Topology-preserving simplification for geospatial infrastructure line networks.
netsimplify simplifies GeoDataFrames of LineString / MultiLineString features (utility networks, road networks, drainage lines) while guaranteeing that the simplified output has identical network topology to the input — same connected components, same junction count, same shared endpoints.
It works by:
- Building a planar graph of the input network to find all shared vertices (junctions, T-junctions, dead-ends shared by two features).
- Running a constrained Douglas-Peucker algorithm that pins shared vertices — they cannot be moved or removed.
- Validating post-simplification topology automatically.
Standard GIS simplification tools (geopandas.simplify(), ST_SimplifyPreserveTopology) operate on each feature independently. On a connected line network this produces gaps, dangling nodes, and broken junctions wherever two features previously shared a vertex. There is no maintained Python library that pins cross-feature shared vertices during simplification.
Source signals:
- GIS Stack Exchange 41 votes, no accepted answer — "Generalizing polygon file while maintaining topology in QGIS"
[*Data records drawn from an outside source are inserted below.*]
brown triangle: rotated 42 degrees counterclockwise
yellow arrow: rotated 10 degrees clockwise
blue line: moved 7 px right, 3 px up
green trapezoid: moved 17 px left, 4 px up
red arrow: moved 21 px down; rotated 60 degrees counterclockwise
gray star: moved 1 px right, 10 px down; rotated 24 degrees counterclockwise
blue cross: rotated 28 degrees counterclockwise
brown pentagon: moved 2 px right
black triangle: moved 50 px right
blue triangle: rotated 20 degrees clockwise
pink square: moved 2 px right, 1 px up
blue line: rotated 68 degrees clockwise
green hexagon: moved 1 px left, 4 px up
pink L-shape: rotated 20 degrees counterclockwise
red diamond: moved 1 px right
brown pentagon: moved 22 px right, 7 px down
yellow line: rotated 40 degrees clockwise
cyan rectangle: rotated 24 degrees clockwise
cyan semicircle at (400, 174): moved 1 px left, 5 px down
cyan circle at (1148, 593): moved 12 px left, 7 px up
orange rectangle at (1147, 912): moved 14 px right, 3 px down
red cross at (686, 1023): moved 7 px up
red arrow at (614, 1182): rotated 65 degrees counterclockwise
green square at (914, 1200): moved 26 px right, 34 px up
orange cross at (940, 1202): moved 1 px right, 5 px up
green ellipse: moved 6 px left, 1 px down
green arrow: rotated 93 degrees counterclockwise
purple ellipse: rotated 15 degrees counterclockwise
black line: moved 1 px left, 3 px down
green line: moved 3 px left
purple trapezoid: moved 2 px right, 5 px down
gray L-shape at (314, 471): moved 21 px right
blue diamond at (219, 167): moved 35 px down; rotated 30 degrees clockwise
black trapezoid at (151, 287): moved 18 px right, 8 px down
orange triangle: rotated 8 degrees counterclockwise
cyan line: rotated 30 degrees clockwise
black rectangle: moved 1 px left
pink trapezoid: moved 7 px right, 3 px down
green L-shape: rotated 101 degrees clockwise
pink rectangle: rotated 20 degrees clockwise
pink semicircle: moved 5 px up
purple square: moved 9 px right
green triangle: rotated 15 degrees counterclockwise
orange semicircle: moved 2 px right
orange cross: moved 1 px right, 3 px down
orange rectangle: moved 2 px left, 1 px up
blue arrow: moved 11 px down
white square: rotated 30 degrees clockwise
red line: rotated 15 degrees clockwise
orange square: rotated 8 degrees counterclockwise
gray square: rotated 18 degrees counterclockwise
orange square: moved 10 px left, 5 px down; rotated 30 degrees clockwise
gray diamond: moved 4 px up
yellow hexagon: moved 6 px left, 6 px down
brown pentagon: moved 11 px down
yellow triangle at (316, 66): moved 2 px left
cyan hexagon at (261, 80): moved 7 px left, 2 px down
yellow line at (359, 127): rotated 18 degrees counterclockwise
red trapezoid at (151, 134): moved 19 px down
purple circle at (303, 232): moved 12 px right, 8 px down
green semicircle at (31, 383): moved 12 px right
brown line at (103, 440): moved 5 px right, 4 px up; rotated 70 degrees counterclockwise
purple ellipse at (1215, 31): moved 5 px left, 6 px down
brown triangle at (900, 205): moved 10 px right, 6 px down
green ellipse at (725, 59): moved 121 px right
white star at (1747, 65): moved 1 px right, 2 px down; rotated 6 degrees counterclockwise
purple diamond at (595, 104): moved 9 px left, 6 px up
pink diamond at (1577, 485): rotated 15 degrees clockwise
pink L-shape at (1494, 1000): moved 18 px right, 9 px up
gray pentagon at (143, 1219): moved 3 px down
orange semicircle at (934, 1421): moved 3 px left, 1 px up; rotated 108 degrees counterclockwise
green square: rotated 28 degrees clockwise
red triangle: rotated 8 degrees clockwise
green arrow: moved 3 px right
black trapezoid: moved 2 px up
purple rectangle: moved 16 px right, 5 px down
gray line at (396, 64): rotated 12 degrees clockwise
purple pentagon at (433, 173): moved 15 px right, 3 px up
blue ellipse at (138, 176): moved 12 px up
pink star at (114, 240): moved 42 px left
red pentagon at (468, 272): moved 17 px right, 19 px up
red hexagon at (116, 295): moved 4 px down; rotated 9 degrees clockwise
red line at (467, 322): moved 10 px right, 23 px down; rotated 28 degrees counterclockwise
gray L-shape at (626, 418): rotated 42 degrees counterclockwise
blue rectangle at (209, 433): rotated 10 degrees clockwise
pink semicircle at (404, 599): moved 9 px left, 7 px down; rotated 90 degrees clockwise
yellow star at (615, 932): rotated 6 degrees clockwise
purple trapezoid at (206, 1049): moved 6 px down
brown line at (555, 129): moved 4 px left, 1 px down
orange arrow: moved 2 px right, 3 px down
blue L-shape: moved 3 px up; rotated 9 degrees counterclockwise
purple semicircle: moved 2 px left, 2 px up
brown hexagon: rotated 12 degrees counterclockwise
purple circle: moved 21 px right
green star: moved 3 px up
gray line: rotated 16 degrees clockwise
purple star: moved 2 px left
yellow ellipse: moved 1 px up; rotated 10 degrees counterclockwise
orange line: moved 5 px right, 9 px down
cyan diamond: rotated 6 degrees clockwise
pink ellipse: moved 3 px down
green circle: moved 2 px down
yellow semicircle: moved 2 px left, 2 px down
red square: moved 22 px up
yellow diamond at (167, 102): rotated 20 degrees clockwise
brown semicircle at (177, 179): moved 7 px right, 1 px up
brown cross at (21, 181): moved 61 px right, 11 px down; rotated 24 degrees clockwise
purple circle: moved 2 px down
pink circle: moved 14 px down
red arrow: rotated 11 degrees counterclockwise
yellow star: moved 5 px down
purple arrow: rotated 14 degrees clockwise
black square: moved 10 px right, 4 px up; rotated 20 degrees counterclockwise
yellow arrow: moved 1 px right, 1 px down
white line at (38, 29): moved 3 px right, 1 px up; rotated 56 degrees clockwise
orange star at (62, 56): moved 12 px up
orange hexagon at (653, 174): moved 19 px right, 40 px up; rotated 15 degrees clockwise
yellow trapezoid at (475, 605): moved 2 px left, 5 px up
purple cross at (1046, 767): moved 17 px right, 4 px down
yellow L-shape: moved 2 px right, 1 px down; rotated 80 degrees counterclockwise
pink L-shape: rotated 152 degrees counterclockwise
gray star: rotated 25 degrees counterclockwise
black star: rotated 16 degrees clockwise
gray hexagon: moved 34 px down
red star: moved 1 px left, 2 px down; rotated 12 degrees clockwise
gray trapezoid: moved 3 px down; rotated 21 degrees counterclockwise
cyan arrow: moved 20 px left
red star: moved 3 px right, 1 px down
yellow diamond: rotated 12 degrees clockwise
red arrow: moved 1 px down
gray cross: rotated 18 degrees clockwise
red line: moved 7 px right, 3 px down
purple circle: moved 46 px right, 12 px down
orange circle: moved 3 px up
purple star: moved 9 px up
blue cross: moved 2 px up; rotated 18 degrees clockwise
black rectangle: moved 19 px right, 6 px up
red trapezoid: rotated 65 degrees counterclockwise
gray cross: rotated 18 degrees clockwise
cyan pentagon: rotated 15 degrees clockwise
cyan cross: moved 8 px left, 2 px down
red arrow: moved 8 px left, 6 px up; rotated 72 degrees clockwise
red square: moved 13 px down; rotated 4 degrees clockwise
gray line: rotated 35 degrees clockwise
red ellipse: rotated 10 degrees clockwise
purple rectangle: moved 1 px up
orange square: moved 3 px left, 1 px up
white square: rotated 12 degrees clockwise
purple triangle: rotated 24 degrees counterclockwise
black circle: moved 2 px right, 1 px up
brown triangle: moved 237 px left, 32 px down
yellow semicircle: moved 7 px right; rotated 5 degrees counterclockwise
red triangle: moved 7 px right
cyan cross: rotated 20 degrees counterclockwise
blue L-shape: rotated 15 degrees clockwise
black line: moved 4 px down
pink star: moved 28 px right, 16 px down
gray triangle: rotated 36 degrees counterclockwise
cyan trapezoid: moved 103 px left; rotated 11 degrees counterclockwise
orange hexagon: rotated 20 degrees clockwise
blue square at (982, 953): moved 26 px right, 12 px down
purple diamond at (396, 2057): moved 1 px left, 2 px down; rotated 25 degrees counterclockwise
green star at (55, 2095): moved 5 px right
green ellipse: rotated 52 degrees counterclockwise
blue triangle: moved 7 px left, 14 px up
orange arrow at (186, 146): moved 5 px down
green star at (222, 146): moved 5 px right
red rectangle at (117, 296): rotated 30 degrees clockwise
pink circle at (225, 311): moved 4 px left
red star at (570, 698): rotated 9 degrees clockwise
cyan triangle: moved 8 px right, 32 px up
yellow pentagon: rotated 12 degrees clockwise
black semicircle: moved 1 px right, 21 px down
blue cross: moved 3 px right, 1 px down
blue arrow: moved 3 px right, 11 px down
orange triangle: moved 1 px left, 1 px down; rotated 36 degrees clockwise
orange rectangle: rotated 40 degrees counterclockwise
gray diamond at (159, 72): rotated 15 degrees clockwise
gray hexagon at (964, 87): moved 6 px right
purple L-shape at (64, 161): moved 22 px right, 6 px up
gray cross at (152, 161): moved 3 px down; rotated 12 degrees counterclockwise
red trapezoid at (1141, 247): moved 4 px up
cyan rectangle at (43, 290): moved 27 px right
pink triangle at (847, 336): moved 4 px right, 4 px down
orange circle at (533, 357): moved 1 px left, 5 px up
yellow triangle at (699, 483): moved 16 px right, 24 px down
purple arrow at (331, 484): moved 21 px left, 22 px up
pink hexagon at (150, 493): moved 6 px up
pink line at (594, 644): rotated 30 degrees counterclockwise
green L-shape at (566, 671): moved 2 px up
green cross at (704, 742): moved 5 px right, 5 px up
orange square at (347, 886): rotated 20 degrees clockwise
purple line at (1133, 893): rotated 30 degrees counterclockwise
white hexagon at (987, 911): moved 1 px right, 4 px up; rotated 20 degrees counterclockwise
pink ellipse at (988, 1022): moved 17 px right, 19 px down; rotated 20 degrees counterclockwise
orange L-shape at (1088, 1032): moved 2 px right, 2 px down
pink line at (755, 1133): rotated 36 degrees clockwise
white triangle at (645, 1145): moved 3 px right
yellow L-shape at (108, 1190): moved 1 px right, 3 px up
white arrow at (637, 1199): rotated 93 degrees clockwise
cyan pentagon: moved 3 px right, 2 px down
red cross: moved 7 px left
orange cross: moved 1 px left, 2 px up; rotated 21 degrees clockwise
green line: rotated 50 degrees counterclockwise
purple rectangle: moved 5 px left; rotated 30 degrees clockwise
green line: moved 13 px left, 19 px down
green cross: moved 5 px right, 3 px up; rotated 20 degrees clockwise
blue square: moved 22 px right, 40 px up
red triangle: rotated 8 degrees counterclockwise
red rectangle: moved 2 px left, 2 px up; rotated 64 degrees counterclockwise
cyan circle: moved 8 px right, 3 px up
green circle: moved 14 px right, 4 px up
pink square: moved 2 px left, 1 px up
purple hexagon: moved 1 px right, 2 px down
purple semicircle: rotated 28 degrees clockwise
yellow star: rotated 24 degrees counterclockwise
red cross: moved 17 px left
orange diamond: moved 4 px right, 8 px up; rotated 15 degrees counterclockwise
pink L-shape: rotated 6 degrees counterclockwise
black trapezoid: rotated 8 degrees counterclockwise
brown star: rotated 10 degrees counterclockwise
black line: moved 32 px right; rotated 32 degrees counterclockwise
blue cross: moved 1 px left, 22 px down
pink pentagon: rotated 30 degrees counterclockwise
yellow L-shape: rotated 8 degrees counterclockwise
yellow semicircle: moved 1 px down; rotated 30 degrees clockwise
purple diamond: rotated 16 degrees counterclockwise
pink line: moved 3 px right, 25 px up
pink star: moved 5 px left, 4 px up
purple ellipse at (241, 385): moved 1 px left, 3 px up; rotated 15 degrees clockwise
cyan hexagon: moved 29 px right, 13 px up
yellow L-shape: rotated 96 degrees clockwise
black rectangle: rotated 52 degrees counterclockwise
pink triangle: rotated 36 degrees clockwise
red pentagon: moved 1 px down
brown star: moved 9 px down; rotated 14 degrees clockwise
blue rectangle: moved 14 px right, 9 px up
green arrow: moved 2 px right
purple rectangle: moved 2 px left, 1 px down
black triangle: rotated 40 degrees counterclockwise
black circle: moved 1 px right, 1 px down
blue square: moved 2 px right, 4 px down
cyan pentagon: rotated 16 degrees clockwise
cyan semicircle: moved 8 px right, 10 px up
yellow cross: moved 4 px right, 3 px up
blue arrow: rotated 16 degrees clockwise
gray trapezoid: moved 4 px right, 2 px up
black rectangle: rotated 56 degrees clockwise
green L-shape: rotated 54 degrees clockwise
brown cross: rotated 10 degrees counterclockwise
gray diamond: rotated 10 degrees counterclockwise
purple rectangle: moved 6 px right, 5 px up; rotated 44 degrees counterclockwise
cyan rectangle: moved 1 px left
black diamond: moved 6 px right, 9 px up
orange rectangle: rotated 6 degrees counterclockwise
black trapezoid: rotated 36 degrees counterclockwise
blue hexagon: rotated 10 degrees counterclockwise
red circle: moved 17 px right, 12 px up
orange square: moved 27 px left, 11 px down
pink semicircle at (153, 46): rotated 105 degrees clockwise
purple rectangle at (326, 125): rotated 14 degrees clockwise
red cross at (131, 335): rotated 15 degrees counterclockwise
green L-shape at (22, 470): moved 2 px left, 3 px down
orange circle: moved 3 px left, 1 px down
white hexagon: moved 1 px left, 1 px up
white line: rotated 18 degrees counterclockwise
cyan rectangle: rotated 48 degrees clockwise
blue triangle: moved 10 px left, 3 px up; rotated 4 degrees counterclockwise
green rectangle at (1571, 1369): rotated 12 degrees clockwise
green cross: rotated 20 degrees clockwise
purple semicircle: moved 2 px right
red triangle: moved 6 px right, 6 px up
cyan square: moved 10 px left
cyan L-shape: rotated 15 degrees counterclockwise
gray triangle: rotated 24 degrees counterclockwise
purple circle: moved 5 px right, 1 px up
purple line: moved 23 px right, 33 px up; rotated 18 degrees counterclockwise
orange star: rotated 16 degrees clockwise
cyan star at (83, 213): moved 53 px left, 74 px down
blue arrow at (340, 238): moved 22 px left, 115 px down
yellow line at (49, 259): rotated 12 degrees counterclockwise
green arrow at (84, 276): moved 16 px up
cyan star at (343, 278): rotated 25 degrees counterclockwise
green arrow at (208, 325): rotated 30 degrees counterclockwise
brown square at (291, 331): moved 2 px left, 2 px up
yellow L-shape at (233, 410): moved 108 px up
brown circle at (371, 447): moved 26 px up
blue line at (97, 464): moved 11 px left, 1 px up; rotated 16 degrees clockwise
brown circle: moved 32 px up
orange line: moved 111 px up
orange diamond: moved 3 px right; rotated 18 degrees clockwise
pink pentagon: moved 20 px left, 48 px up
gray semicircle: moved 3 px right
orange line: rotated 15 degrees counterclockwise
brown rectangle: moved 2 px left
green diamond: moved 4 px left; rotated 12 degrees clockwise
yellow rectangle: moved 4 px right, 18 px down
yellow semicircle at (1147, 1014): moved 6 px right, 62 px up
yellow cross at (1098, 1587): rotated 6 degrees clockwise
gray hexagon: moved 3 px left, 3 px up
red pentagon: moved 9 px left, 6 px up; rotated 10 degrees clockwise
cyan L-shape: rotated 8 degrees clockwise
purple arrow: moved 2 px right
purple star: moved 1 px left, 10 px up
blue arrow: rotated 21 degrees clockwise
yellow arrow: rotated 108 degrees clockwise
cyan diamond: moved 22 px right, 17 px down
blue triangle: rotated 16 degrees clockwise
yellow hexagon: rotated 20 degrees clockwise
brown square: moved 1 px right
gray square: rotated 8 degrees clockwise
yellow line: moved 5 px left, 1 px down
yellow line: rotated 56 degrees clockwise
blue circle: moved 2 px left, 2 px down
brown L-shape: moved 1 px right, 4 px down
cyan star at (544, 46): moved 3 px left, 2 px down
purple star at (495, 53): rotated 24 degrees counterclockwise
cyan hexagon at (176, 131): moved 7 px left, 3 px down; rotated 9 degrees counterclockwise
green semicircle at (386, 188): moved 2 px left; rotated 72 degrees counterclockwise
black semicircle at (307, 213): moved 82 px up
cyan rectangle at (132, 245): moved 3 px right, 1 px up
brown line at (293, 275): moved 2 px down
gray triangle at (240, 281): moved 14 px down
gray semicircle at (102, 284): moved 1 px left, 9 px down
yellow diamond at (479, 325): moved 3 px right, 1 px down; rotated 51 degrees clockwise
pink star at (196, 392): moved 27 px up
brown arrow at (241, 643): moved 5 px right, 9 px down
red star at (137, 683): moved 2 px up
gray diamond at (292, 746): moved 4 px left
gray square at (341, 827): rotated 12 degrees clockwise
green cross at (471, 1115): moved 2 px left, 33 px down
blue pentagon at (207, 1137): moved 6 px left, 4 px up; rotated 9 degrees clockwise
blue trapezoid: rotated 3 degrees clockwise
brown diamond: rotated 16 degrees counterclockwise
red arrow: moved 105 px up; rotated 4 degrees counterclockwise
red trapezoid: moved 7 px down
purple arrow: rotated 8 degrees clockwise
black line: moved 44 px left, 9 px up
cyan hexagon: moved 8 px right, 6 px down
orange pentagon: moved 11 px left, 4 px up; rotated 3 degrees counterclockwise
- r-spatial/sf GitHub issue #381 —
st_simplifytopology preservation does not cover shared edges across features - arXiv 1912.03032 — "Topology-Preserving Terrain Simplification": algorithm with no Python implementation
What no maintained alternative does today:
topojson (Python) handles polygon arc-sharing. geopandas.simplify_coverage() handles polygon coverage topology. Neither enforces line-network endpoint/junction topology — the invariant that shared endpoints between two LineString features remain coincident after simplification. mapshaper addresses this in JavaScript but has no Python API.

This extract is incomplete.